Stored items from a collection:
↓↓↓

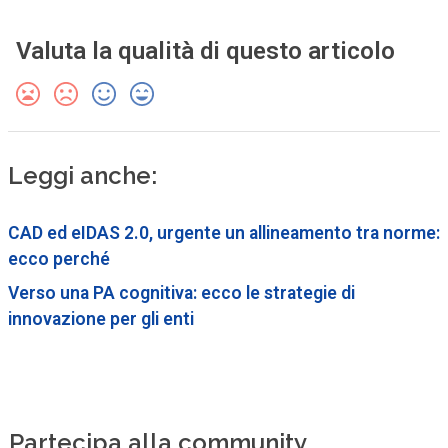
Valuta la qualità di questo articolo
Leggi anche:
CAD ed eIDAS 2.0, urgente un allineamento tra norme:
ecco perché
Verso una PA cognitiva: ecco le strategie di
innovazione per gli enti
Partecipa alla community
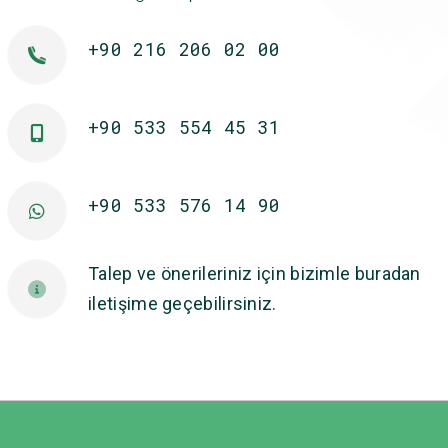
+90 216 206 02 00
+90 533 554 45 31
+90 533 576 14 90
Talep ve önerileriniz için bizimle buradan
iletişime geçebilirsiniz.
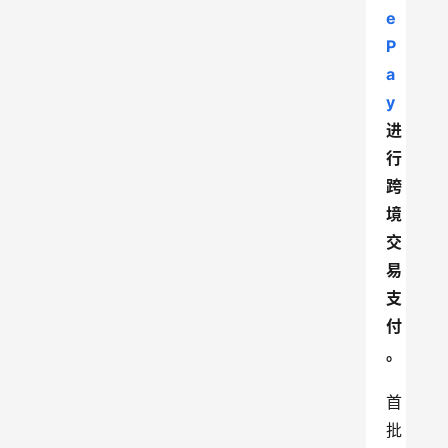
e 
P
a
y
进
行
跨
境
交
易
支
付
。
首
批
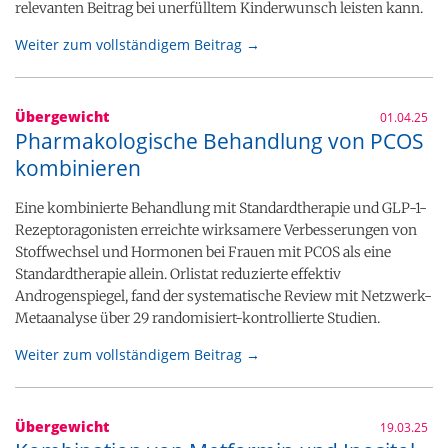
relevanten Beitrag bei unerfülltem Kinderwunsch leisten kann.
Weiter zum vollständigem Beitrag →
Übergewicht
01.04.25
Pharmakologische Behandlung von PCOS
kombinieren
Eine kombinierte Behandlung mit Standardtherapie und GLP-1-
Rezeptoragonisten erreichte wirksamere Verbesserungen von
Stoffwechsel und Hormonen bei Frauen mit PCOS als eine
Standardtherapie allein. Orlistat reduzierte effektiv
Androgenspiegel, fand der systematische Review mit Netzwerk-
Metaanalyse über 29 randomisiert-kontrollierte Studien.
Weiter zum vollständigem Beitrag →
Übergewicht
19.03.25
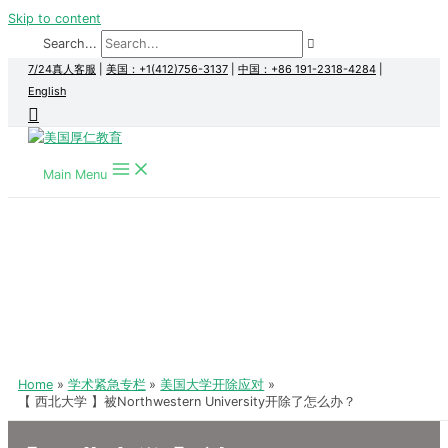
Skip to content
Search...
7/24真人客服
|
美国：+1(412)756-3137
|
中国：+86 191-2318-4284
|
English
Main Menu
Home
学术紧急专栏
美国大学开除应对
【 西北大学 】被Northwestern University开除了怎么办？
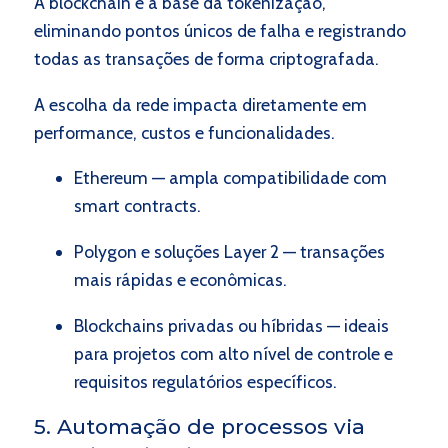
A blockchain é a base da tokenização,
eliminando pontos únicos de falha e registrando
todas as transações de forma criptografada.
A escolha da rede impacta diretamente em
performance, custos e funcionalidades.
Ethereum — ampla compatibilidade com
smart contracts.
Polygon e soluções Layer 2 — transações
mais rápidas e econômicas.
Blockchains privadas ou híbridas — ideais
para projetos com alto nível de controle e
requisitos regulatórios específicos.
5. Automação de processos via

↑↑↑
↓↓↓

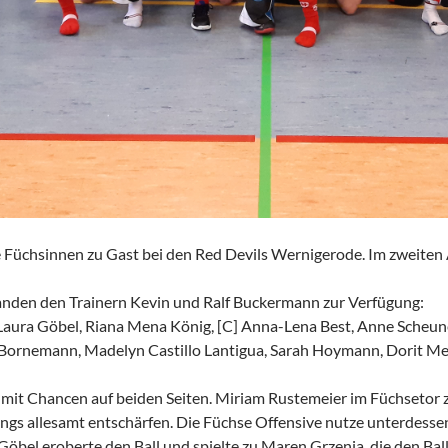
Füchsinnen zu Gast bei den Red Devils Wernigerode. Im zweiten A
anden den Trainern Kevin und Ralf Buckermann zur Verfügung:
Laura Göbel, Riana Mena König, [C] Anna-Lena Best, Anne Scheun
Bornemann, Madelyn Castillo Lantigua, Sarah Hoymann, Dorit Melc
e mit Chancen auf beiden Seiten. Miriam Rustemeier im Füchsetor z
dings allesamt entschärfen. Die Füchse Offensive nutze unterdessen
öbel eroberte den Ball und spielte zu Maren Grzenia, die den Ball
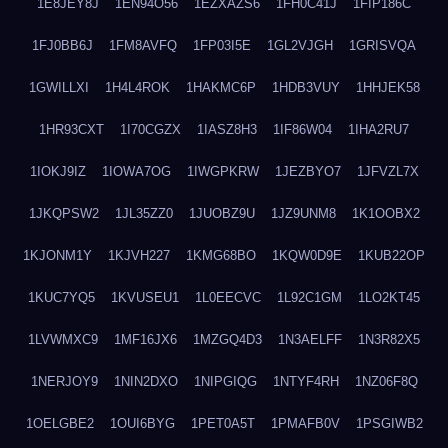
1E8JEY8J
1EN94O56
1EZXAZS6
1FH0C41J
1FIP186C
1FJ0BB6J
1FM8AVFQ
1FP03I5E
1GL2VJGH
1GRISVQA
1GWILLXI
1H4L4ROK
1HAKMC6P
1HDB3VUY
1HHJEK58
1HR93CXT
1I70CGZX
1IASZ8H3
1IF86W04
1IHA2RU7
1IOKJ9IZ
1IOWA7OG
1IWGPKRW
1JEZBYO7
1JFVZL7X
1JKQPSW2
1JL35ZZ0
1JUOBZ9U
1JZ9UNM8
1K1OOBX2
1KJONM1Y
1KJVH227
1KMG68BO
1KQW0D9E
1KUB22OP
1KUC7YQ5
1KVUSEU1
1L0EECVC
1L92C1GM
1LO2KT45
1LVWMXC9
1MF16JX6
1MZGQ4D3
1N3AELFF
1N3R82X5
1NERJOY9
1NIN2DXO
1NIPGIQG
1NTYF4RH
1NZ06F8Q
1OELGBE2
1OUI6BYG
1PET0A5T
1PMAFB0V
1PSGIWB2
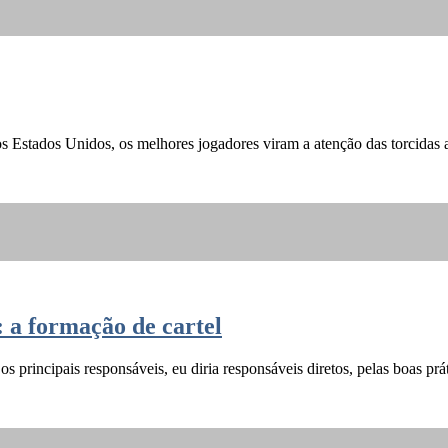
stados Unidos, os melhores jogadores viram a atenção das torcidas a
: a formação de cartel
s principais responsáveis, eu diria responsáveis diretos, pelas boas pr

↑↑↑
↓↓↓

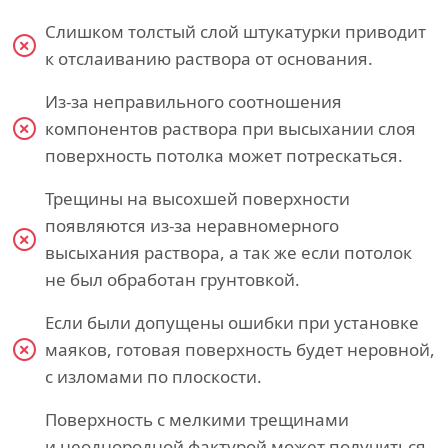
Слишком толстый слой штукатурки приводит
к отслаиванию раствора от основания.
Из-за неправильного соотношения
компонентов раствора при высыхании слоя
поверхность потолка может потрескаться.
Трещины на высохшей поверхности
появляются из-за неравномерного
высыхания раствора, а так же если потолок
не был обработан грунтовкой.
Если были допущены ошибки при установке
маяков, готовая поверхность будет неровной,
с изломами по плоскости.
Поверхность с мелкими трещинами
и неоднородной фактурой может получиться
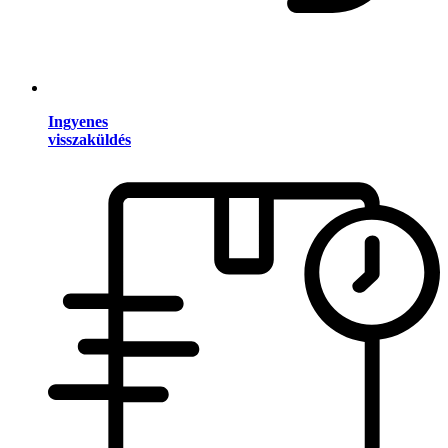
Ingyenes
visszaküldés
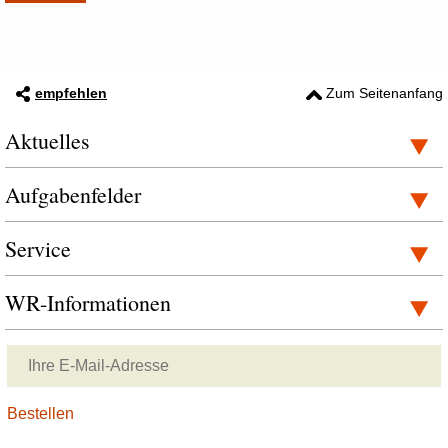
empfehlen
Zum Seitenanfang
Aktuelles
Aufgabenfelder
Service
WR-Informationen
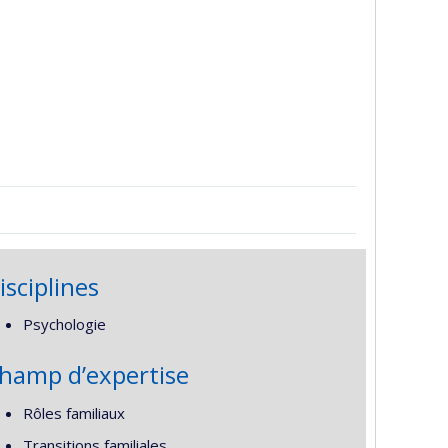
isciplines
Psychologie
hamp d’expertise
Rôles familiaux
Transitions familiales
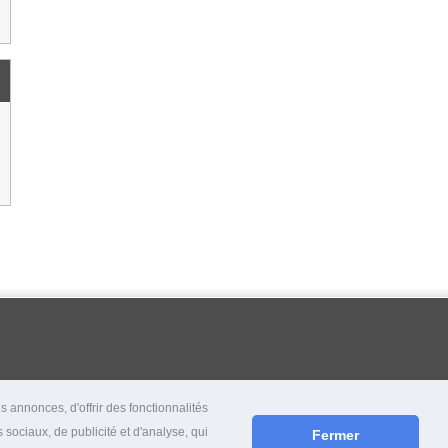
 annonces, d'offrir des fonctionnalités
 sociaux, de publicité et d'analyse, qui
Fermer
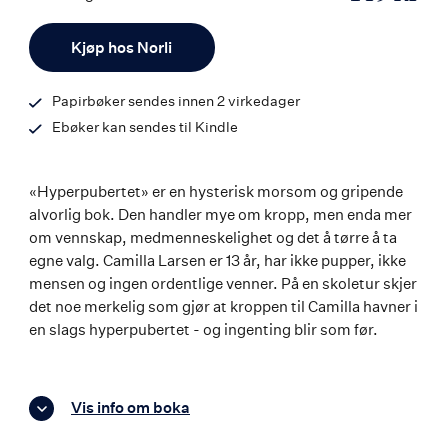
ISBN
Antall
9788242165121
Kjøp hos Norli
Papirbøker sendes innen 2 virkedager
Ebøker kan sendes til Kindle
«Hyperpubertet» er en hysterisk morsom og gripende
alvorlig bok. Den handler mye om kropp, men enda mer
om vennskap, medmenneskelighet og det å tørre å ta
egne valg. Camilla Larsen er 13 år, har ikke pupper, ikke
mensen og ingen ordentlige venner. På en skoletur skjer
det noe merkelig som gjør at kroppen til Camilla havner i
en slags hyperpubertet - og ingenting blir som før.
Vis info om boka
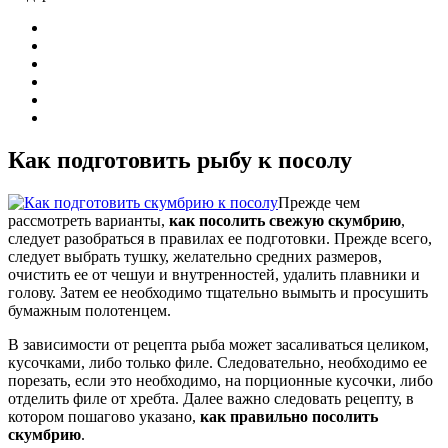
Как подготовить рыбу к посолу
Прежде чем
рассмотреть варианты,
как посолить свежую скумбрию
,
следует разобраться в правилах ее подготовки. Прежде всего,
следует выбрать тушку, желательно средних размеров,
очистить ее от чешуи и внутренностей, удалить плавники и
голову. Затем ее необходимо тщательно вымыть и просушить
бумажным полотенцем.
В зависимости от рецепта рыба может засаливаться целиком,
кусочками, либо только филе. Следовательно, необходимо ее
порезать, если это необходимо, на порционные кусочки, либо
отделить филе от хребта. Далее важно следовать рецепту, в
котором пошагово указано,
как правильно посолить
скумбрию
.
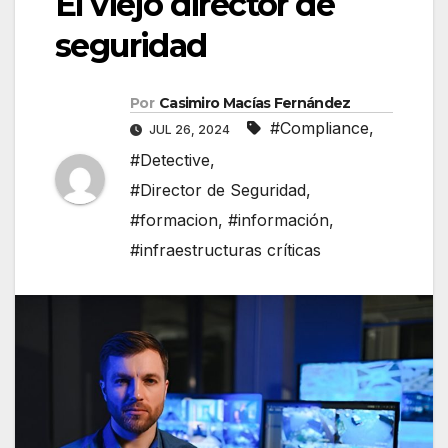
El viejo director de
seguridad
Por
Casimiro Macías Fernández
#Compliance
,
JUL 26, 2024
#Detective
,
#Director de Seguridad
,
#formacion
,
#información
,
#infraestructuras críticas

↑↑↑

Using the records above, copy word for word the line with "Из-за неправильного соотношения", the line with "Поверхность с мелкими трещинами", and every line between them.

Из-за неправильного соотношения
компонентов раствора при высыхании слоя
поверхность потолка может потрескаться.
Трещины на высохшей поверхности
появляются из-за неравномерного
высыхания раствора, а так же если потолок
не был обработан грунтовкой.
Если были допущены ошибки при установке
маяков, готовая поверхность будет неровной,
с изломами по плоскости.
Поверхность с мелкими трещинами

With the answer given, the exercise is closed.